Türkiye görevini yaptı... Sıra Kürt halkında!
Başbakan Tayyip Erdoğanın en büyük özelliklerinden biri de, verdiği sözü tutmasıdır.
Buna, Başbakanlığı döneminde çok şahit olduk... Ama, Erdoğan, Başbakan olmadan önce de verdiği sözü tutardı...
Tarih, 30 Kasım 1996dır.
Tayyip Erdoğan, İstanbul Büyükşehir Belediye Başkanı olarak dönemin İSKİ Genel Müdürü Veysel Eroğlu ile birlikte Kazandere Barajının temelini atmaktadır... Bu baraj, yılda 100 milyon metreküp su temin edecek ve 1 milyon 700 bin İstanbullunun su ihtiyacını karşılayacaktır!..
Temel atma töreninde bir söz verir Tayyip Erdoğan...
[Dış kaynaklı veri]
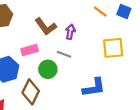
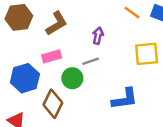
brown L-shape: (46, 26) -> (57, 23), moved, turned -85
gray line: (64, 54) -> (91, 61), turned -40

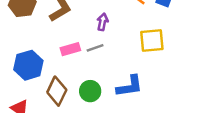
pink rectangle: (52, 56) -> (70, 49), moved
green circle: (72, 78) -> (90, 91), moved

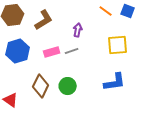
blue hexagon: (28, 65) -> (18, 51), moved
blue L-shape: (130, 86) -> (115, 82), moved

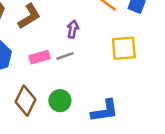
blue L-shape: (115, 82) -> (105, 111), moved

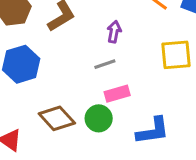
pink rectangle: (40, 57) -> (117, 94), moved
brown diamond: (25, 101) -> (57, 118), turned -68

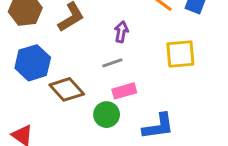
brown diamond: (57, 118) -> (67, 89), moved

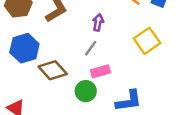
yellow square: (180, 54) -> (147, 41), turned -30
gray line: (112, 63) -> (91, 48), turned -35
Kameraların önünde der ki;
Bugün burada temelini attığımız Kazandere Barajının açılışını da; Allah nasip ederse 2 Ağustos 1997de ve yine saat 12.00de, birlikte yapacağız!
Şu hâle bakın...
Bu, ne biçim Belediye Başkanıdır ki; alınan ihalelerin aylar-yıllar sonra bitirilebildiği bir ülkede, bırakın gün vermeyi, açılışın saatini veriyor!..
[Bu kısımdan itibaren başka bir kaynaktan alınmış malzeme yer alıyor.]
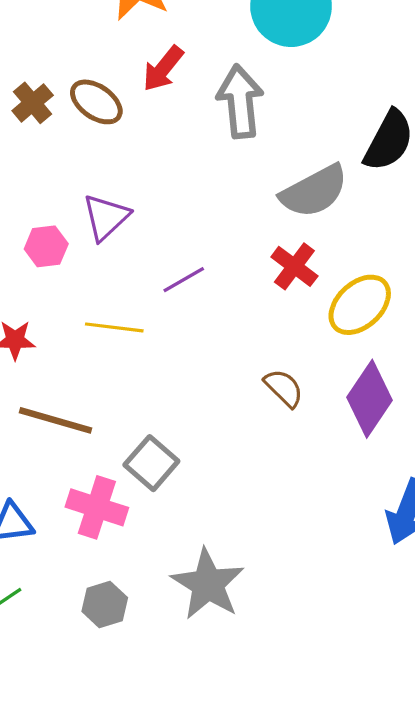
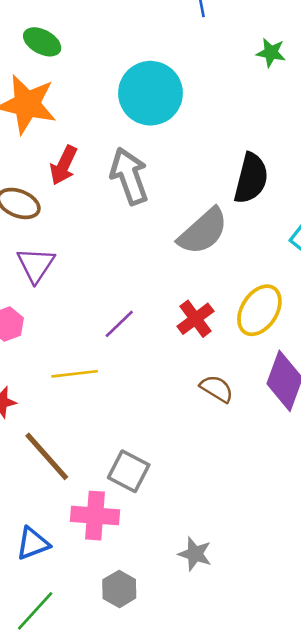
purple triangle: (106, 217) -> (36, 265), moved
red cross: (294, 266) -> (195, 319), moved, turned 30
brown line: (55, 420) -> (47, 456), turned 46
gray star: (208, 584) -> (195, 554), size x0.6

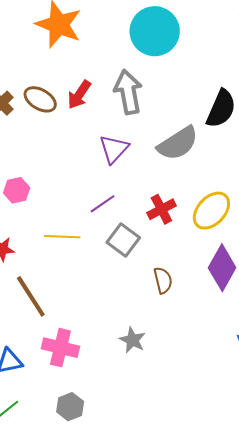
red arrow: (64, 165) -> (79, 95), moved
purple triangle: (36, 265) -> (114, 149), moved
brown semicircle: (217, 389) -> (163, 280), moved, turned 36
gray square: (129, 471) -> (123, 240), moved
gray star: (195, 554) -> (133, 340), moved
30 Kasım 1996da ve de saat 12.00de temelini attığı barajın, 2 Ağustos 1997de, ve de saat 12.00de açılacağını söylüyor!..
Hiç unutmam...
Tayyip Erdoğan, o temel atma töreninde Allah nasip ederse demişti ya, bazı gazeteler, ertesi gün alaycı başlıklar atmışlardı;
İşimiz Allaha kaldı!!!
Sonra, o tarih geldi çattı...
Ne oldu, biliyor musunuz;
Kazandere Barajı, Tayyip Erdoğanın söz verdiği tarihte, evet 8 ay sonra, yani 2 Ağustos 1997 tarihinde ve tam saat 12.00de hizmete açıldı...
Böylece;
İşimiz Allaha kaldı diye başlık atıp, alay edenler; rahmetli Turgut Özalın deyimiyle kıçlarının üstüne oturdular!
Tayyip Erdoğanın, Başbakan olduktan sonraki hizmetlerini saymıyorum...
Sadece;
Onun nasıl bir plân ve proje adamı olduğunu, kendisine nasıl hedefler tayin ettiğini, söz verdiğinde nasıl yerine getirdiğini anlatmaya çalışıyorum...
SÖZ VERDİ AMA NASIL?
Ve yıl 2011...
Başbakan Tayyip Erdoğan, 23 Ekim 2011 günü saat 13.42de 7.2 ile, 9 Kasım 2011de 5.6 ile sarsılan ve yerle bir olan Vandadır.
Tarih, 23 Ekim 2011dir.
Belki ilk defa duyacaksınız ama, bu çok önemli ayrıntıyı yazmak durumundayım.
Erdoğan, o akşam Vana gitmiştir ama, nasıl gitmiştir?..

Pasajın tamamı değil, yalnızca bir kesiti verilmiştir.